Per the Consumer Financial Protection Bureau, some of the sites will fund the access through advertising sold on their websites, while others will want you to sign up for a credit monitoring service. Such services aren't free, though there may be a free initial trial period. You could also find and consult a non-profit credit counselor, who will be able to show you your credit score and discuss what it means. 

It's hard to beat the convenience of having a credit card that offers free ongoing access to your score, though. The card you use might offer it, and if not, here are a few contenders to consider:

  • Barclaycard Ring Mastercard®: This card has a nice range of features, including no annual fee, no foreign transaction fees (making it very convenient for travelers), and no balance transfer fees.
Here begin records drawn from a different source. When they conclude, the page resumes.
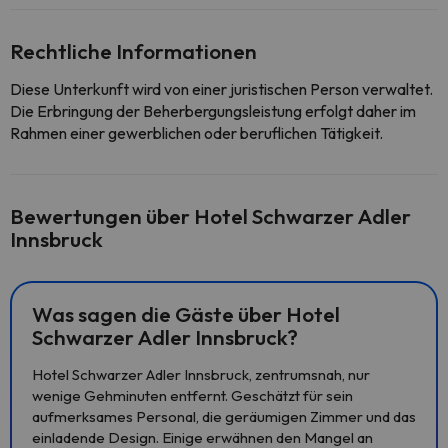
Rechtliche Informationen
Diese Unterkunft wird von einer juristischen Person verwaltet.
Die Erbringung der Beherbergungsleistung erfolgt daher im
Rahmen einer gewerblichen oder beruflichen Tätigkeit.
Bewertungen über Hotel Schwarzer Adler
Innsbruck
Was sagen die Gäste über Hotel
Schwarzer Adler Innsbruck?
Hotel Schwarzer Adler Innsbruck, zentrumsnah, nur
wenige Gehminuten entfernt. Geschätzt für sein
aufmerksames Personal, die geräumigen Zimmer und das
einladende Design. Einige erwähnen den Mangel an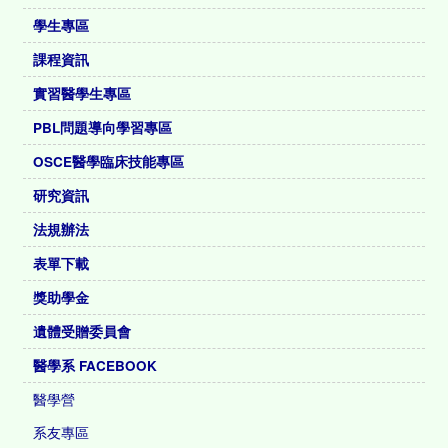
學生專區
課程資訊
實習醫學生專區
PBL問題導向學習專區
OSCE醫學臨床技能專區
研究資訊
法規辦法
表單下載
獎助學金
遺體受贈委員會
醫學系 FACEBOOK
醫學營
系友專區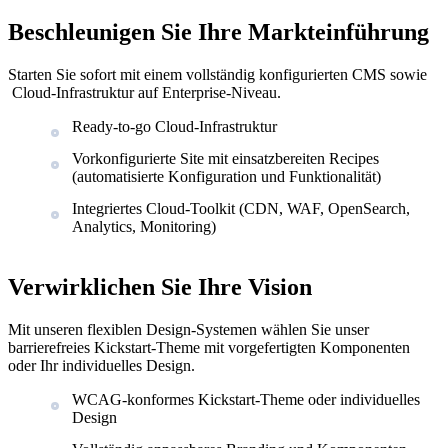
Beschleunigen Sie Ihre Markteinführung
Starten Sie sofort mit einem vollständig konfigurierten CMS sowie
Cloud-Infrastruktur auf Enterprise-Niveau.
Ready-to-go Cloud-Infrastruktur
Vorkonfigurierte Site mit einsatzbereiten Recipes
(automatisierte Konfiguration und Funktionalität)
Integriertes Cloud-Toolkit (CDN, WAF, OpenSearch,
Analytics, Monitoring)
Verwirklichen Sie Ihre Vision
Mit unseren flexiblen Design-Systemen wählen Sie unser
barrierefreies Kickstart-Theme mit vorgefertigten Komponenten
oder Ihr individuelles Design.
WCAG-konformes Kickstart-Theme oder individuelles
Design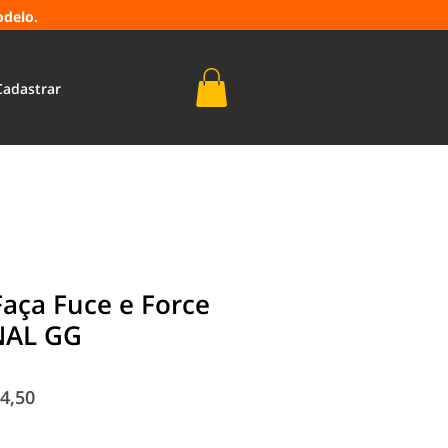
odelo.
Cadastrar
aça Fuce e Force
NAL GG
o
Preço
4,50
al
promocional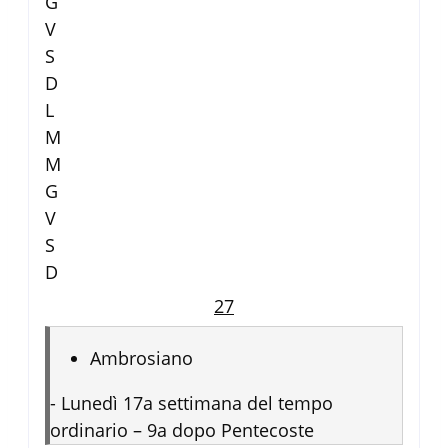
G
V
S
D
L
M
M
G
V
S
D
27
Ambrosiano
-
Lunedì 17a settimana del tempo
ordinario – 9a dopo Pentecoste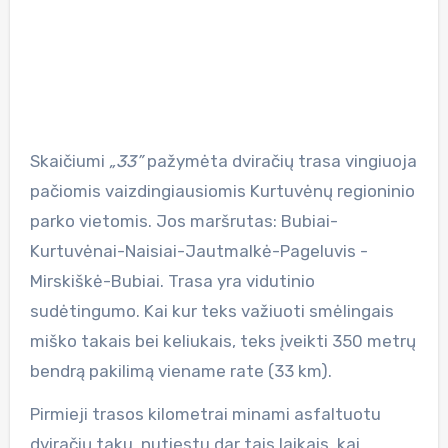
Skaičiumi
„33”
pažymėta dviračių trasa vingiuoja
pačiomis vaizdingiausiomis Kurtuvėnų regioninio
parko vietomis. Jos maršrutas: Bubiai-
Kurtuvėnai-Naisiai-Jautmalkė-Pageluvis -
Mirskiškė-Bubiai. Trasa yra vidutinio
sudėtingumo. Kai kur teks važiuoti smėlingais
miško takais bei keliukais, teks įveikti 350 metrų
bendrą pakilimą viename rate (33 km).
Pirmieji trasos kilometrai minami asfaltuotu
dviračių taku, nutiestu dar tais laikais, kai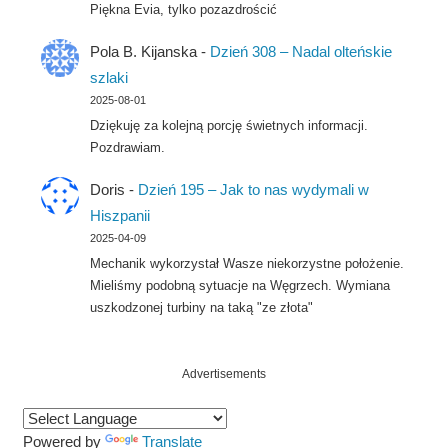
Piękna Evia, tylko pozazdrościć
Pola B. Kijanska
-
Dzień 308 – Nadal olteńskie
szlaki
2025-08-01
Dziękuję za kolejną porcję świetnych informacji.
Pozdrawiam.
Doris
-
Dzień 195 – Jak to nas wydymali w
Hiszpanii
2025-04-09
Mechanik wykorzystał Wasze niekorzystne położenie.
Mieliśmy podobną sytuacje na Węgrzech. Wymiana
uszkodzonej turbiny na taką "ze złota"
Advertisements
Powered by
Translate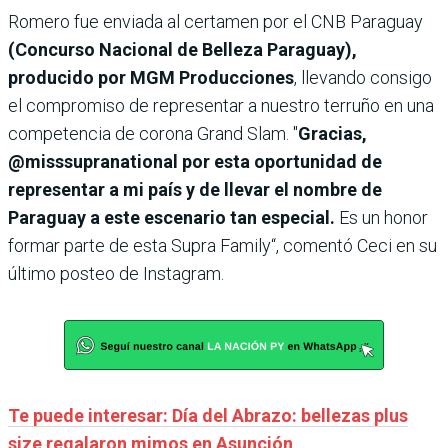
Romero fue enviada al certamen por el CNB Paraguay
(Concurso Nacional de Belleza Paraguay),
producido por MGM Producciones
, llevando consigo
el compromiso de representar a nuestro terruño en una
competencia de corona Grand Slam.
"
Gracias,
@misssupranational por esta oportunidad de
representar a mi país y de llevar el nombre de
Paraguay a este escenario tan especial.
Es un honor
formar parte de esta Supra Family“, comentó Ceci en su
último posteo de Instagram.
Te puede interesar: Día del Abrazo: bellezas plus
size regalaron mimos en Asunción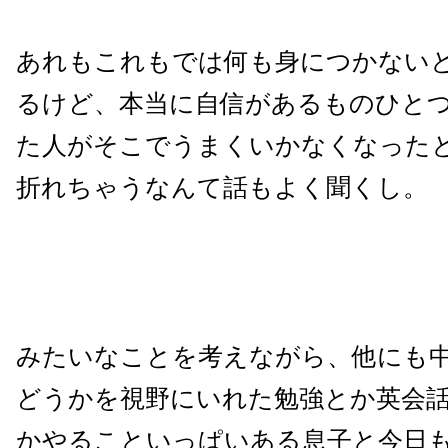
あれもこれもでは何も身につかない
るけど、本当に自信があるものひと
た人がそこでうまくいかなくなった
折れちゃうなんて話もよく聞くし。
みたいなことを考えながら、他にも
どうかを視野にいれた勉強とか英会
かやることいっぱいある息子と今日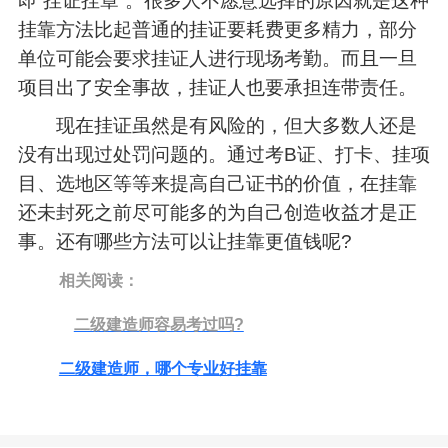
即“挂证挂章”。很多人不愿意选择的原因就是这种
挂靠方法比起普通的挂证要耗费更多精力，部分
单位可能会要求挂证人进行现场考勤。而且一旦
项目出了安全事故，挂证人也要承担连带责任。
现在挂证虽然是有风险的，但大多数人还是
没有出现过处罚问题的。通过考B证、打卡、挂项
目、选地区等等来提高自己证书的价值，在挂靠
还未封死之前尽可能多的为自己创造收益才是正
事。还有哪些方法可以让挂靠更值钱呢?
相关阅读：
二级建造师容易考过吗?
二级建造师，哪个专业好挂靠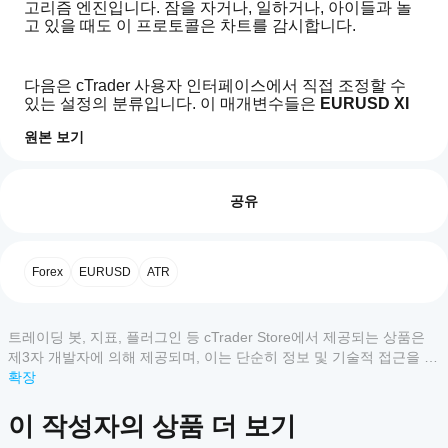
고리즘 엔진입니다. 잠을 자거나, 일하거나, 아이들과 놀
고 있을 때도 이 프로토콜은 차트를 감시합니다.
다음은 cTrader 사용자 인터페이스에서 직접 조정할 수 
있는 설정의 분류입니다. 이 매개변수들은 
EURUSD XI 
프로토콜
을 개인의 위험 선호도에 맞게 맞춤 설정할 수 있
원본 보기
도록 하면서 봇의 핵심 논리를 훼손하지 않습니다.
트레이딩 프로필
cBot
을
리뷰: 1
그룹 1: 위험 및 로깅 (자금 관리)
어떻
공유
게
5
0 %
이 섹션은 당신이 위험에 노출하는 금액을 제어합니다.
시작
4
100 %
매수 / 매도 기본 로트:
 이것은 시작 거래 크기입니다 
하나
Forex
EURUSD
ATR
0.10
3
(예: 
0 %
).
 봇은 변동성이나 자본 규모 조정 계산을 
요?
적용하기 전에 이것을 기준선으로 사용합니다.
2
0 %
설치
최소 크기:
 이 설정을 
0.01
까지 낮출 수 있습니다.
어떤
후,
1
0 %
왜 변경하나요?
 만약 테스트 중이거나 계좌가 작다
트레이딩 봇, 지표, 플러그인 등 cTrader Store에서 제공되는 상품은
cTrader
cBot
0.01
면, 이것을 
로 변경하면 봇이 "마이크로 로트"로 
제3자 개발자에 의해 제공되며, 이는 단순히 정보 및 기술적 접근을 목
앱이
의
거래할 수 있습니다. 이는 거래당 위험을 크게 줄여 계
적으로 제공된 것입니다. cTrader Store는 중개인이 아니며, 투자 조
확장
클라
cBot을
좌가 시장 변동을 안전하게 처리할 충분한 여유를 제
우드
언, 개인별 추천 또는 향후 성과에 대한 어떠한 보장도 제공하지 않습
지원하
공합니다.
고객 리뷰
또는
니다.
나요?
이 작성자의 상품 더 보기
로컬
시작할 때 매수 및 매도 기본 로트를 
0.01
 또는 
0.02
로 설
모든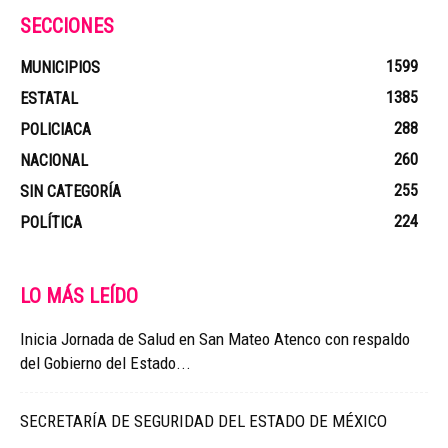
SECCIONES
1599
MUNICIPIOS
1385
ESTATAL
288
POLICIACA
260
NACIONAL
255
SIN CATEGORÍA
224
POLÍTICA
LO MÁS LEÍDO
Inicia Jornada de Salud en San Mateo Atenco con respaldo
del Gobierno del Estado...
SECRETARÍA DE SEGURIDAD DEL ESTADO DE MÉXICO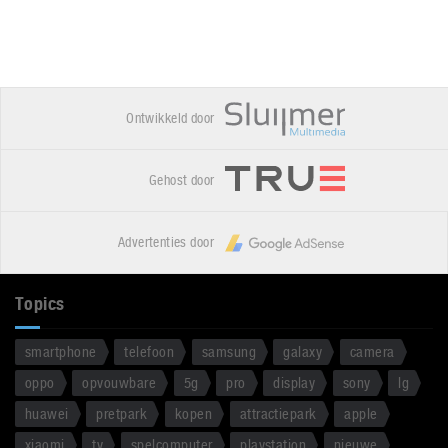
Ontwikkeld door
Gehost door
Advertenties door
Topics
smartphone
telefoon
samsung
galaxy
camera
oppo
opvouwbare
5g
pro
display
sony
lg
huawei
pretpark
kopen
attractiepark
apple
xiaomi
tv
spelcomputer
playstation
nieuwe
It also won't let a late payment trigger a "penalty APR." That's something many cards do, hiking your interest rate -- often to 25% or more -- if you're late making a payment. (Read our full review of Barclaycard Ring™ Mastercard® to learn more.)
  • Chase Slate®: This card also doesn't charge an annual fee or impose a penalty APR. It also offers Blueprint financial planning tools to its cardholders to help them with debt-reduction strategies. (Read our full review of Chase Slate® to learn more.)
  • Discover it® Cash Back: This card offers free FICO scores on your statements, online, and/or in the Discover Mobile app -- and it includes not just your latest score, but past ones, too, so that you can see whether your score is going up or down. The card also offers 5% cash back on up to $1,500 spent over three months in categories that you activate (such as restaurants, gas stations, home-improvement stores, or Amazon.com). It charges no annual fee or foreign transaction fee, and imposes no penalty APR. (Read our full review of Discover it® Cash Back to learn more.)

Get your credit score as high as you can and keep it there, and you may be able to save tens of thousands of dollars -- perhaps while keeping the interest of a love interest.